Exercise description: Report the tally of lines featuring the word "such" in the entries below, without anything else.

Page-level text extractions:
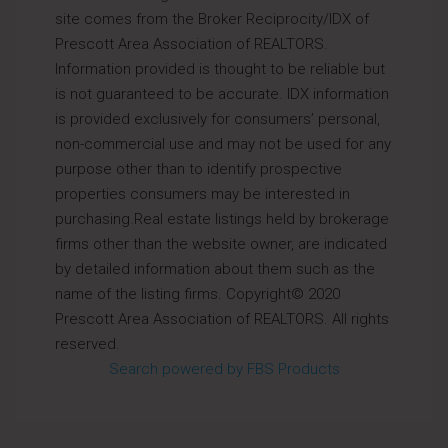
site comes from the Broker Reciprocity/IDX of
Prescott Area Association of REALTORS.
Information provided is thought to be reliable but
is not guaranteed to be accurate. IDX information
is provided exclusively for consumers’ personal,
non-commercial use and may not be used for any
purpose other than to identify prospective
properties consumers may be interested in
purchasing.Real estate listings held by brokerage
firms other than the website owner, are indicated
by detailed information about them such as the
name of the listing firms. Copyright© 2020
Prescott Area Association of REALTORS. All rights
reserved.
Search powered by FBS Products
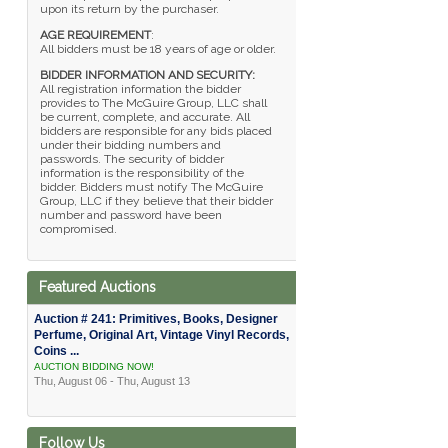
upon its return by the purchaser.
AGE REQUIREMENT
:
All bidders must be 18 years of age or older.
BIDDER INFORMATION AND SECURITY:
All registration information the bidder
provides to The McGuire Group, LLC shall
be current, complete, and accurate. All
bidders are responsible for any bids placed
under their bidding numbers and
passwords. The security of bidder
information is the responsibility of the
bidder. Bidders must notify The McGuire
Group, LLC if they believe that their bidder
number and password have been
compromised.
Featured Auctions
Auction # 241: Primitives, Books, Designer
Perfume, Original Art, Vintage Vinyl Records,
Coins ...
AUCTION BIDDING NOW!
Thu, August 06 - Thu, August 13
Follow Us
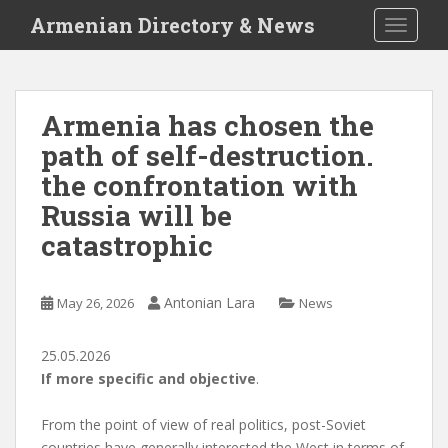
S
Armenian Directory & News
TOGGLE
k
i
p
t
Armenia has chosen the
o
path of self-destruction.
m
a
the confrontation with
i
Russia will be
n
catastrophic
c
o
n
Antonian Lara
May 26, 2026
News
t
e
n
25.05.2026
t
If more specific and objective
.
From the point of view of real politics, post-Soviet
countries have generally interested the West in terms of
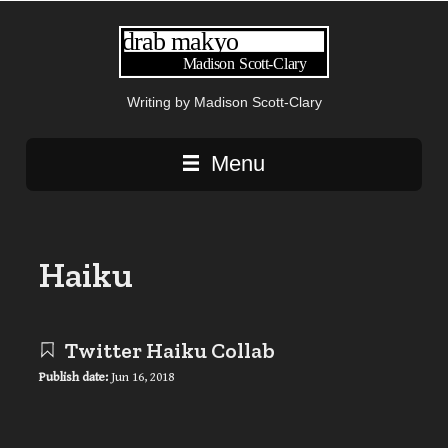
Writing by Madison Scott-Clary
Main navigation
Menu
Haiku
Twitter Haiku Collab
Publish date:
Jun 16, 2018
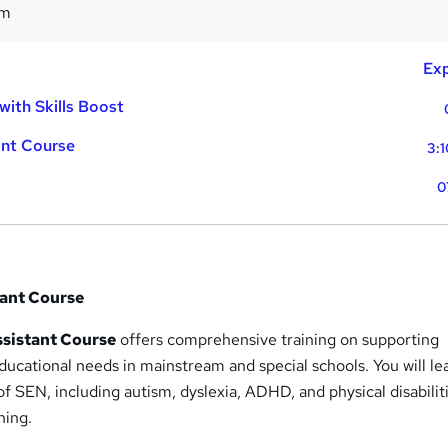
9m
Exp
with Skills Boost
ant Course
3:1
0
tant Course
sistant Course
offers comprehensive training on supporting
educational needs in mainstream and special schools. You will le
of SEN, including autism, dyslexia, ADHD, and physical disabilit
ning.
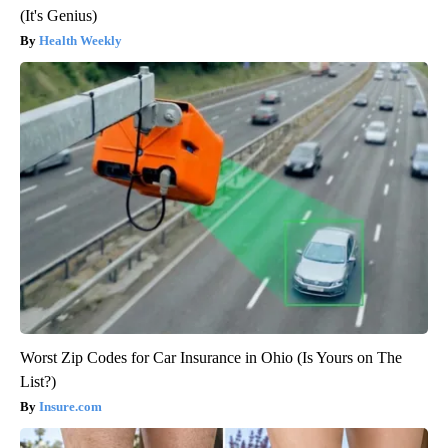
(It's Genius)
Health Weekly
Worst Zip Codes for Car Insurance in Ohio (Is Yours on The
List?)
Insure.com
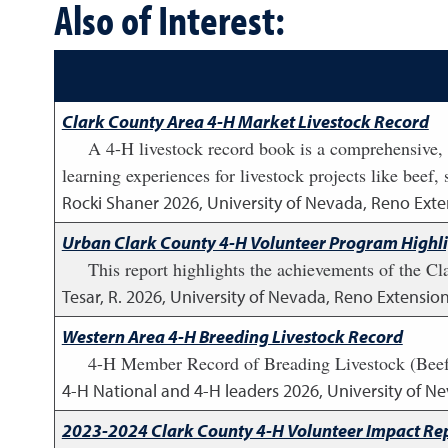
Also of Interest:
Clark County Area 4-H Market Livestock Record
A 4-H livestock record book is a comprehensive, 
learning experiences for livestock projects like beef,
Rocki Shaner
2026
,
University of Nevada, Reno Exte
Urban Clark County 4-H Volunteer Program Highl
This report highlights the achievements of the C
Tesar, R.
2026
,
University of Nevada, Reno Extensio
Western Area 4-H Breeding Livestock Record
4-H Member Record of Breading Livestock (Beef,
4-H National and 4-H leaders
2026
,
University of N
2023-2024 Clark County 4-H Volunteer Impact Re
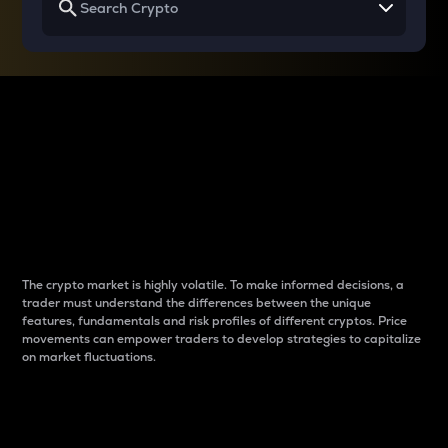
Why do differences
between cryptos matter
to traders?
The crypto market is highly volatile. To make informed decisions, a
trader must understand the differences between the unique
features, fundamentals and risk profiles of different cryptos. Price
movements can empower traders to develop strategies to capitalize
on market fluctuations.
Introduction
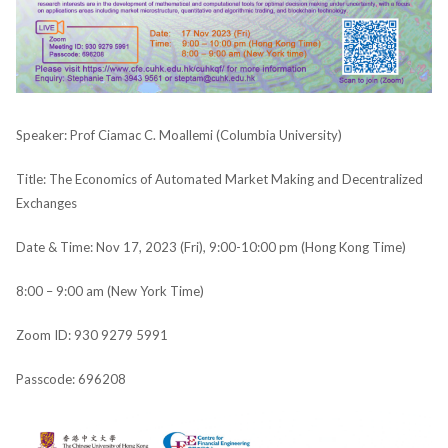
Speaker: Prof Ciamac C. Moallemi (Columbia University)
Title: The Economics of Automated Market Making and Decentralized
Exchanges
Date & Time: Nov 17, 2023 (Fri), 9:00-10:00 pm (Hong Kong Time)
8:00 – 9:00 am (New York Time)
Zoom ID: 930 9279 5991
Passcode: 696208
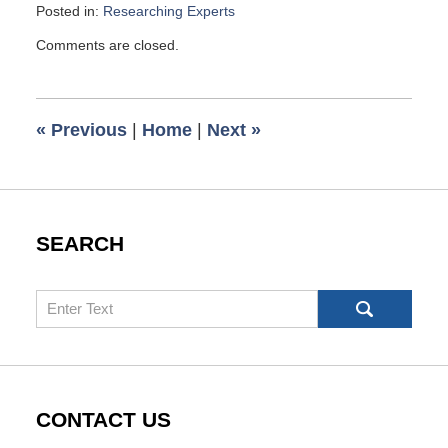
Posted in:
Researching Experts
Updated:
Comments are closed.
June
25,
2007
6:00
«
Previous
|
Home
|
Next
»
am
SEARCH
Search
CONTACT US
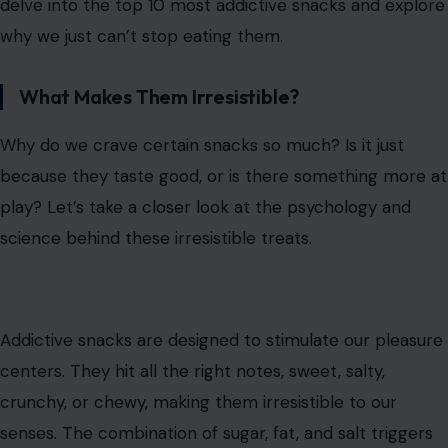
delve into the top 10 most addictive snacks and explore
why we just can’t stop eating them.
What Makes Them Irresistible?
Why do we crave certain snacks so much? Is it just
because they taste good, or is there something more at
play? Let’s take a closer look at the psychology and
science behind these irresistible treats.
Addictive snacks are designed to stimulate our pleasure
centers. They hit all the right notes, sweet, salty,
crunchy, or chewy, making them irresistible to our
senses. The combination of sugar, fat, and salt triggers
...
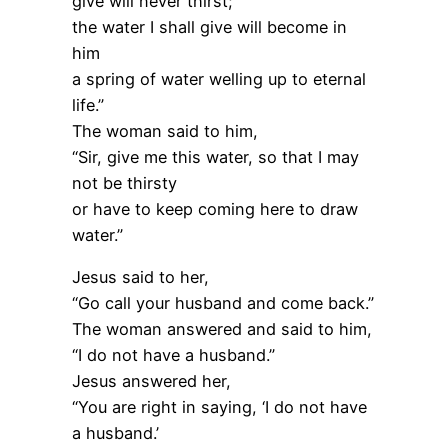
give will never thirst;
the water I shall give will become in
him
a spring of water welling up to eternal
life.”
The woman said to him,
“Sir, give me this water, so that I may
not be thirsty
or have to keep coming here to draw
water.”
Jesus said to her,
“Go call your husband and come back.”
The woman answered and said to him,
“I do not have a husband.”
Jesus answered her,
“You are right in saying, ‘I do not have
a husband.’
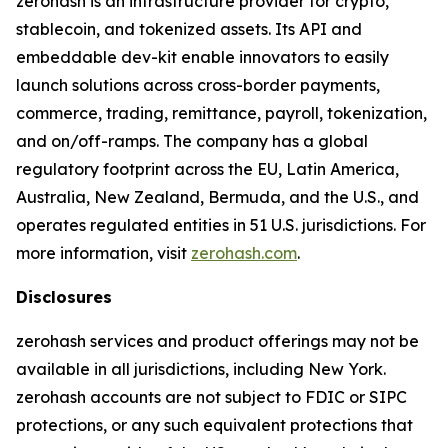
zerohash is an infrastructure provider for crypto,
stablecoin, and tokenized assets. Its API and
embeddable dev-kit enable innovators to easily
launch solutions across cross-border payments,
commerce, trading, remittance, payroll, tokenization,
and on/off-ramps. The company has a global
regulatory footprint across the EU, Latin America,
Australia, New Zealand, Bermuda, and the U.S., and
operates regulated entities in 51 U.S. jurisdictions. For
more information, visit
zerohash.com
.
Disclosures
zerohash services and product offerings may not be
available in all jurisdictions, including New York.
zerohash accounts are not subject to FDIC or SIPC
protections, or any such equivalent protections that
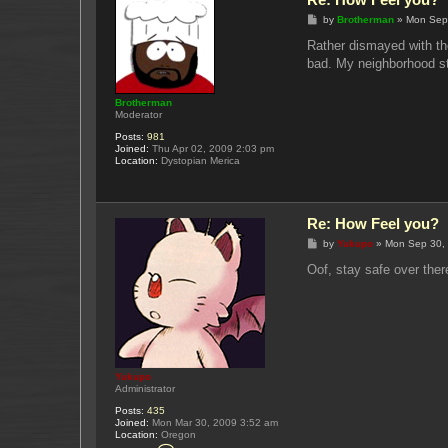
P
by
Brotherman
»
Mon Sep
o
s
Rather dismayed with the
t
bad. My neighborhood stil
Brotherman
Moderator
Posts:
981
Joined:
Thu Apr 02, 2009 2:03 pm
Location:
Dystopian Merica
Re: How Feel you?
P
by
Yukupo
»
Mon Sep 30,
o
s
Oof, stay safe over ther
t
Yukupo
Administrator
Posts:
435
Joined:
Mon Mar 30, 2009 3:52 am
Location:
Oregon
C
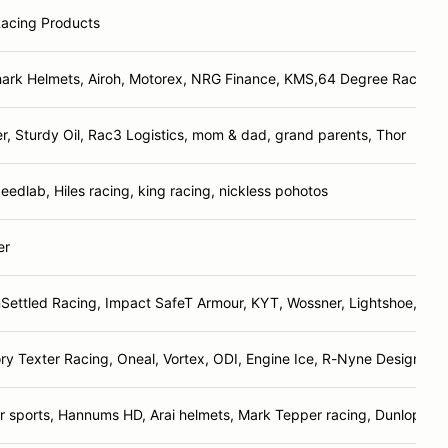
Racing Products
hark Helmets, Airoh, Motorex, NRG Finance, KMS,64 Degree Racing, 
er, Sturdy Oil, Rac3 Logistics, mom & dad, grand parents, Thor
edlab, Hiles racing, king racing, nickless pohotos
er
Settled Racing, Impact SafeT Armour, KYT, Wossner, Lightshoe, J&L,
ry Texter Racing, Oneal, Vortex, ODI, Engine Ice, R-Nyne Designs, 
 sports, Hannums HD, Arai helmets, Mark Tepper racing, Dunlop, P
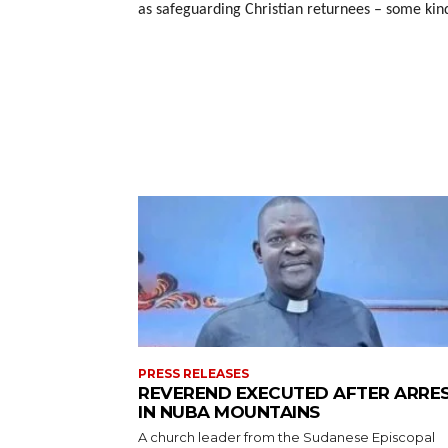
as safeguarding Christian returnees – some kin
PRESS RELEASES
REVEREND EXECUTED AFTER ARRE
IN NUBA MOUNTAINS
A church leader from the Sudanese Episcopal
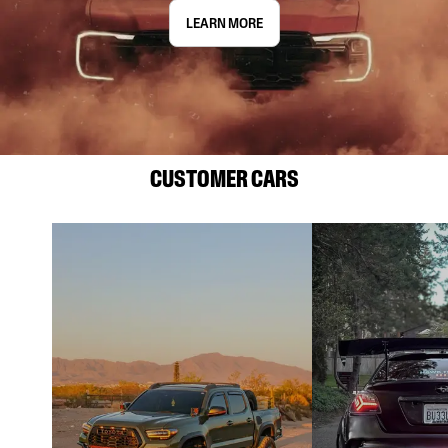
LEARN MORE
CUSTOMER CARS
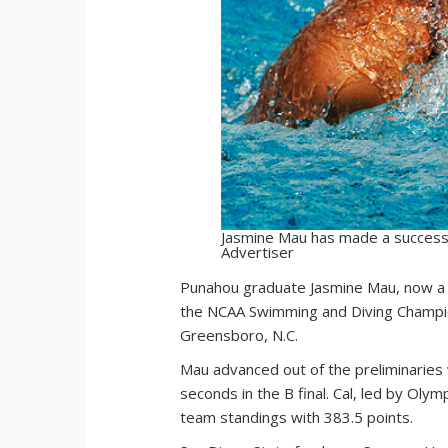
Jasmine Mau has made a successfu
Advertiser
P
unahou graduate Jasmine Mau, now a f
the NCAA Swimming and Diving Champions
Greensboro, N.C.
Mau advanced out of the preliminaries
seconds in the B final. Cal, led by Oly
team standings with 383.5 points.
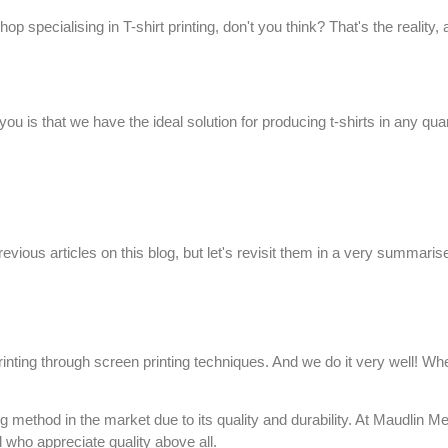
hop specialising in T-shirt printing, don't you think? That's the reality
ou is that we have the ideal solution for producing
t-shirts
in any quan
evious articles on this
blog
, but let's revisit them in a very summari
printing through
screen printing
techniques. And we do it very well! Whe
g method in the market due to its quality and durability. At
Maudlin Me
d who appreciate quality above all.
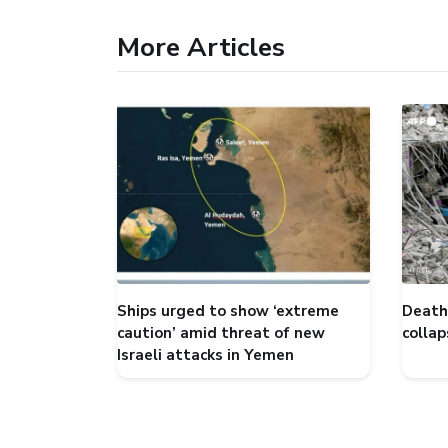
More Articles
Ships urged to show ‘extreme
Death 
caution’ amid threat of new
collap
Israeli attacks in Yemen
--
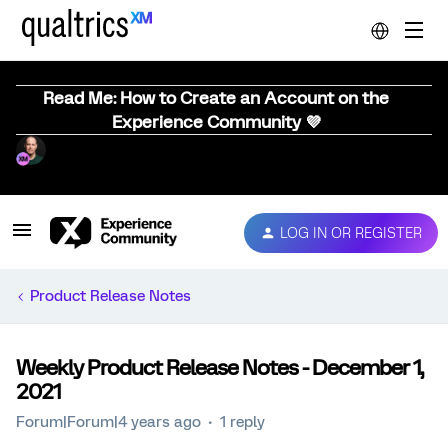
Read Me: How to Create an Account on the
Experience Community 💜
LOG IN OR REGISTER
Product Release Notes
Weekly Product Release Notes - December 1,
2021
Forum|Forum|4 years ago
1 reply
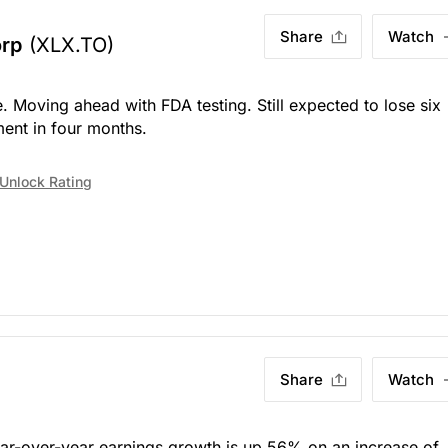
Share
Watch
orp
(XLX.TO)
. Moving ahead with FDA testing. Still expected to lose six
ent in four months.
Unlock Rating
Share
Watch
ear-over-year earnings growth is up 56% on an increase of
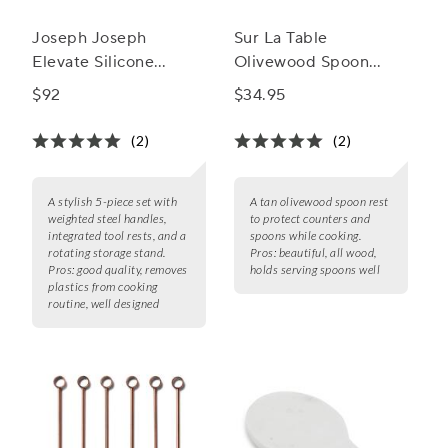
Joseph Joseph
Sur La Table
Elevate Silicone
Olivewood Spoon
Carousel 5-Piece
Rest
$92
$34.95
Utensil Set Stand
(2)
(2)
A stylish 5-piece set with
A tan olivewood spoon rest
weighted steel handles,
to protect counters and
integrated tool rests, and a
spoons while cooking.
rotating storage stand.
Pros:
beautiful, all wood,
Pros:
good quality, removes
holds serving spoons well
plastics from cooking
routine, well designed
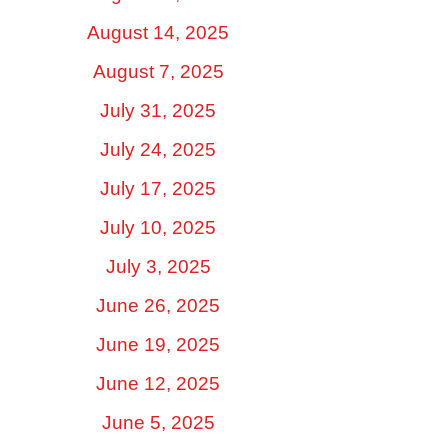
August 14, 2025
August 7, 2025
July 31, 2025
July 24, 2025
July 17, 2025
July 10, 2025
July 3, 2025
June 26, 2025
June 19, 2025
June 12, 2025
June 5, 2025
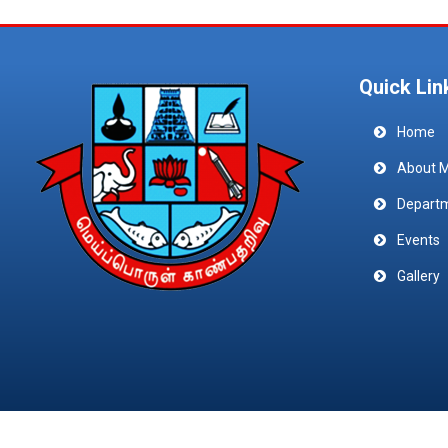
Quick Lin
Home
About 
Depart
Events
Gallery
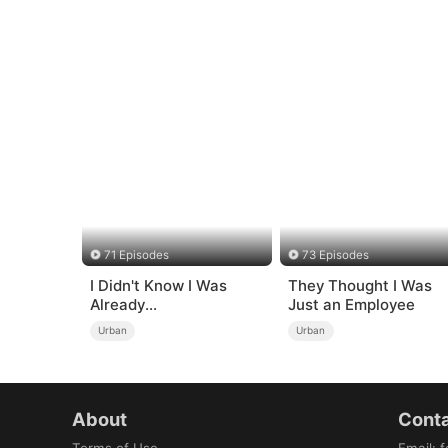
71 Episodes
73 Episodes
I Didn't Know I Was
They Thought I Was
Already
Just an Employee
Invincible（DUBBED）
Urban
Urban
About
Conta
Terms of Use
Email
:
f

Task response: 2